→ **TASK GOAL**
Given the material below, return only the lines starting at the line with "energiaszintedet és a" and ending at the line with "van, így ilyenkor", exactly as they appear.
::::
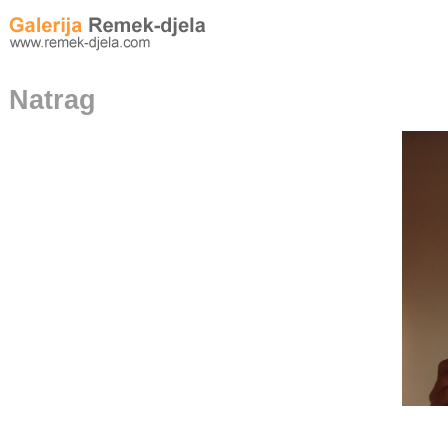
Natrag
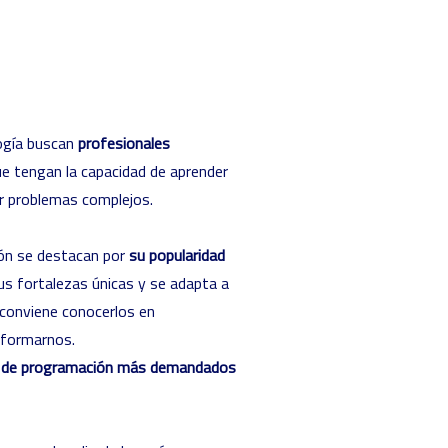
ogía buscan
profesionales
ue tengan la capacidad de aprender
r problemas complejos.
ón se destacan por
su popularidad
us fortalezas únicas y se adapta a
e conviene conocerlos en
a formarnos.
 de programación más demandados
::::
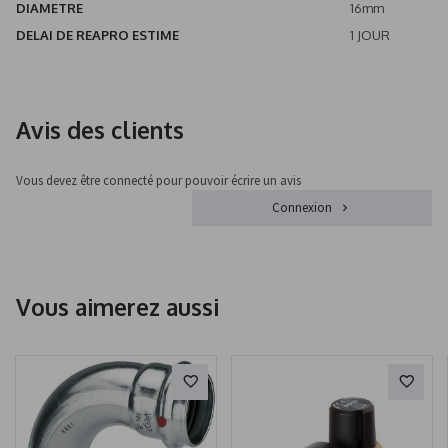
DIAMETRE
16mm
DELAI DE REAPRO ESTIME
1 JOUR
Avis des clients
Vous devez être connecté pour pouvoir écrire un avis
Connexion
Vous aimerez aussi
::::
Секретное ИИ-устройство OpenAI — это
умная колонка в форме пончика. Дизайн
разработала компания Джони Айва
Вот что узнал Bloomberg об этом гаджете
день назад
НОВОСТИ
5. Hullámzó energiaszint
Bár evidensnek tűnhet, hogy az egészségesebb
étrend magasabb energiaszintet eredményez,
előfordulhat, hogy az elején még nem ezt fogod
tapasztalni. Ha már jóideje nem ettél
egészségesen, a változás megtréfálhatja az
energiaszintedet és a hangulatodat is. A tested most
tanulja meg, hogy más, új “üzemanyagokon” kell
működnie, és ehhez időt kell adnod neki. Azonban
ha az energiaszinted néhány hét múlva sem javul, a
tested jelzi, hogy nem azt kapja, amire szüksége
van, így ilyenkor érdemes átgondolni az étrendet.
::::
→ **TASK RESULT**
energiaszintedet és a hangulatodat is. A tested most
tanulja meg, hogy más, új “üzemanyagokon” kell
működnie, és ehhez időt kell adnod neki. Azonban
ha az energiaszinted néhány hét múlva sem javul, a
tested jelzi, hogy nem azt kapja, amire szüksége
van, így ilyenkor érdemes átgondolni az étrendet.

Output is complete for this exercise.